Mr Farage made the remarks after it was revealed that the Nationality and Borders Bill, which saw its first debate in the House of Commons on Tuesday, seeks to impose prison sentences on migrants and people smugglers who illegally enter the UK on small boats coming from Europe in order to stop “asylum shopping”.

If passed, the law, devised by Home Secretary Priti Patel’s Home Office, would see migrants knowingly illegally enter the country after travelling through Europe face imprisonment for from six months to four years and people traffickers facing up to life in jail.

Mr Farage told GB News on Tuesday: “The idea that Priti Patel is going to put all these people in prison for up to four years — oh really? Don’t make me laugh! Two thousand came last month, and as the next few months go by, it’ll be even more. The prisons are full already.

“The European [Convention] for Human Rights is still written into British law and will make that, frankly, impossible.”

Mr Farage criticised Ms Patel for talking tough since August 2019, while now, numbers of landings are “going off the charts” with the capacities of the boats landing going from the dozens to some that can carry 70 people.

“And yes, they are nearly all young men between the age of 18 and 30 who come from war-torn parts of the world. They’ve left behind the women, left behind the children. They are not refugees in any classic sense of the term and they come here from a safe country called ‘France’,” Mr Farage observed.

Farage admitted, however, that while he called the home secretary “Priti Useless” in the past, gave Patel credit for admitting and “seriously” saying that the UK might need to tow the boats back to France.

“That is the only thing that will stop this happening,” Mr Farage said, detailing how Australia in 2012 experienced a similar migrant crisis and then-Prime Minister Tony Abbott instituted Operation Sovereign Borders and “turned those boats around, towed them back to Indonesia and do you know what happened? Boats stopped coming.

“That is the only remedy for this situation. We now have in this country 60,000 people who’ve entered illegally, who we’ve put up at taxpayers’ expense in four-star hotels, in private accommodation, and the whole thing is a scandal.

“Westminster doesn’t think it matters. Let me tell you: it Middle England, it matters hugely.”

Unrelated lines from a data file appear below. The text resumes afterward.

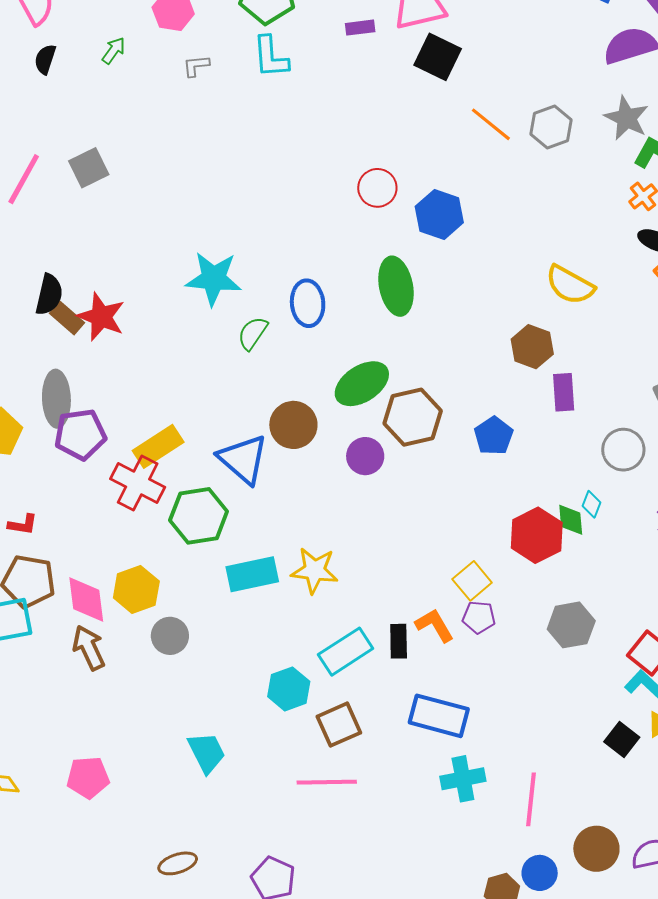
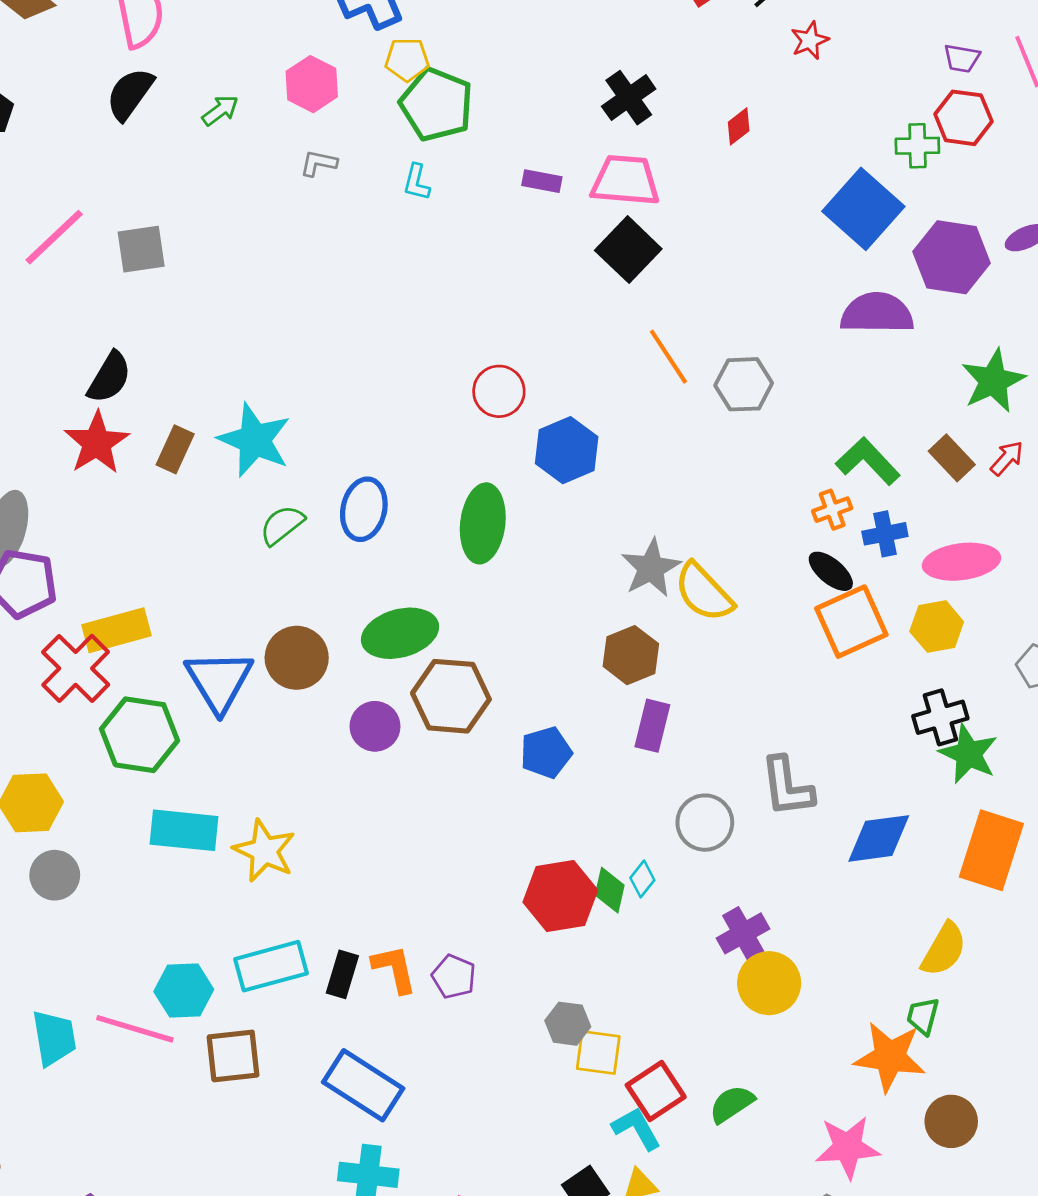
cyan L-shape: (271, 57) -> (417, 182), size x0.6
black semicircle: (45, 59) -> (130, 94), size x1.4
gray star: (627, 118) -> (651, 568), moved
black semicircle: (49, 295) -> (109, 377), moved
brown rectangle: (67, 318) -> (175, 449), moved, turned 56
yellow square: (472, 581) -> (598, 1053), moved, turned 30
gray hexagon: (571, 625) -> (568, 1024), size x0.7
pink line: (327, 782) -> (135, 1029), moved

Patel is also proposing in the bill withholding visas from countries that refuse to accept their own citizens back if they are illegal migrants, failed asylum seekers, or criminals whose permit to be in the UK has been revoked.

Other measures included in the bill are asylum seekers who arrive illegally not having the same entitlements to those who arrived via approved routes; a speeding-up of processing removals for failed asylum seekers; and foreign deported criminals who return facing jail terms of up to five years.

Former Conservative MP and Brexit Party MEP Ann Widdecombe said of Patel’s proposal to imprison illegals: “We need to see the detail. We don’t just need the talk, we need to see the walk.”

Asked whether she thought the threat of imprisonment would act as a deterrent, Ms Widdecombe told talkRADIO on Tuesday: “It might. I don’t actually set great store by the fact you’re making it a criminal offence. It already is a criminal offence to enter a country unlawfully.”

Further, the veteran conservative questioned the nature of the plans, given that current British prisons are overcrowded and thousands of asylum seekers are arriving illegally every year.

“The next thing we’ll have is, they’ve got to be bailed. And the next thing we’ll know is, they’ve gone. So, make it secure,” she said.

Instead, Widdecombe reiterated her long-held recommendation for all asylum seekers to be housed in “secure reception centres” so “where we know where they are”.

“Come on, Priti! Where are you going to site these things? How much is it going to cost? How many are they going to hold?” Widdecombe asked.